SCALIBUR (2018) explicitly involved waste collection and organic fraction handling as core project keywords, reflecting FCC's core municipal services business.
FOMENTO DE CONSTRUCCIONES Y CONTRATAS SA
Spanish infrastructure giant contributing industrial-scale urban waste collection and circular bioeconomy logistics to EU research consortia.
Their core work
FCC SA is one of Spain's largest infrastructure and environmental services conglomerates, operating across waste management, water treatment, urban cleaning, and construction. In the H2020 context, they contributed industrial-scale expertise in urban organic waste collection and logistics to circular bioeconomy research consortia. Their value to research projects lies not in laboratory science but in real-world operational knowledge: how organic fractions are separated, collected, and routed at city scale. They serve as the industrial bridge between research prototypes and market-ready business models, offering a testing ground and commercial pathway for bio-based material recovery technologies.
What they specialise in
Both SCALIBUR and B-FERST address circular economy and bio-based value chains, with FCC contributing commercial and logistics expertise to business model development.
B-FERST (2019) keywords include industrial upscaling, logistics, and business plan — areas where FCC's operational scale and distribution networks are directly relevant.
SCALIBUR targeted recovery of bioplastics, proteins, and energy from urban bio-waste, positioning FCC as a feedstock provider within the recovery chain.
How they've shifted over time
In their earliest H2020 engagement (SCALIBUR, 2018), FCC's focus sat firmly at the upstream end of the waste stream: collection, organic fraction separation, and conversion into bioplastics, proteins, and energy.

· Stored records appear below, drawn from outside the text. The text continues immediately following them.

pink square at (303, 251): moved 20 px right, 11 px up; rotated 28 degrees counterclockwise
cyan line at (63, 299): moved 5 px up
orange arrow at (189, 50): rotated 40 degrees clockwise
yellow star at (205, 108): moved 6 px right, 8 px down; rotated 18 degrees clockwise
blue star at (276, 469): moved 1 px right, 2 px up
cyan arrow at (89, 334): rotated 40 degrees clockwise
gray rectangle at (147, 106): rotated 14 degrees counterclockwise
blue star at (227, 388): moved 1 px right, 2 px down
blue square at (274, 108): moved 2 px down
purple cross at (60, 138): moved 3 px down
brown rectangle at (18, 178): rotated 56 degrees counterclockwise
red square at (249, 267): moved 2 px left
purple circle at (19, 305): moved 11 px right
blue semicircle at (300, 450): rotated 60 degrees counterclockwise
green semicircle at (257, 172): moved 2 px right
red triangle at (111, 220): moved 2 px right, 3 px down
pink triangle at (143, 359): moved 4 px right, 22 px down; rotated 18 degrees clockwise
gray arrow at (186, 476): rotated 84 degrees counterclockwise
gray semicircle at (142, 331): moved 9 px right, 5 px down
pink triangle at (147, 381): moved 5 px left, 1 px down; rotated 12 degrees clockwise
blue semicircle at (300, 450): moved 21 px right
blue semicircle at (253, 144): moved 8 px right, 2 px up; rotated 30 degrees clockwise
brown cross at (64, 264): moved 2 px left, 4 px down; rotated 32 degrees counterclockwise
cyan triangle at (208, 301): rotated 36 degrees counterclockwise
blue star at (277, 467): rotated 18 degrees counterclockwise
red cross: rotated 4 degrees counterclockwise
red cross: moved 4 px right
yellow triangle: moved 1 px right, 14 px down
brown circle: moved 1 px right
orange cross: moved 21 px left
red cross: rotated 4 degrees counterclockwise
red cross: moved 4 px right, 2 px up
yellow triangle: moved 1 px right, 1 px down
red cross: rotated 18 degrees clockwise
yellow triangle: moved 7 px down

By their second project (B-FERST, 2019), the emphasis had shifted downstream toward agricultural end-uses — bio-based fertilisers, biostimulants, and soil conditioning — suggesting growing interest in where recovered materials ultimately land rather than just how they are collected. The trend indicates FCC is following the bio-based value chain from input operations toward market applications, likely driven by commercial interest in validating end-markets for the organic streams they already manage at industrial scale.
FCC appears to be moving from pure waste-collection contributor toward a more commercially active role in circular bioeconomy value chains, particularly where agricultural end-markets can absorb organics they collect at scale.
How they like to work
FCC SA has never coordinated an H2020 project — they enter consortia as a participant or third party, contributing operational and commercial expertise rather than leading research agendas. Their 38 unique partners across 13 countries in just two projects indicates they join large, multi-stakeholder Innovation Actions, which matches the IA funding scheme both projects use. This profile suggests they are most comfortable as an industrial validation partner: providing access to real waste streams, logistics infrastructure, and business model credibility rather than driving the scientific programme.
Despite only two projects, FCC has connected with 38 distinct consortium partners across 13 countries, reflecting the broad multi-actor consortia typical of large Innovation Actions. Their network is European in scope, though their operational base and likely primary partnerships are concentrated in Spain and Western Europe.
What sets them apart
FCC SA brings something most research partners cannot: industrial-scale waste collection infrastructure already operating in dozens of European cities, offering a live testing environment for circular bioeconomy technologies. Where universities provide knowledge and tech SMEs provide prototypes, FCC provides the real feedstock streams, logistics networks, and commercial validation that move a bio-based technology from lab to market. For a consortium building an Innovation Action that needs to demonstrate scalability, having a major waste operator on board substantially strengthens the credibility of the business case.
Highlights from their portfolio
- SCALIBURFCC's most direct R&D engagement: as a funded participant in a project targeting full bio-urban waste recovery into bioplastics, proteins, and energy — likely contributing real waste collection operations as the industrial test case.
- B-FERSTDemonstrates FCC's move into agricultural value chains as a third-party contributor, linking their organic waste logistics expertise to the emerging bio-based fertiliser and biostimulant market.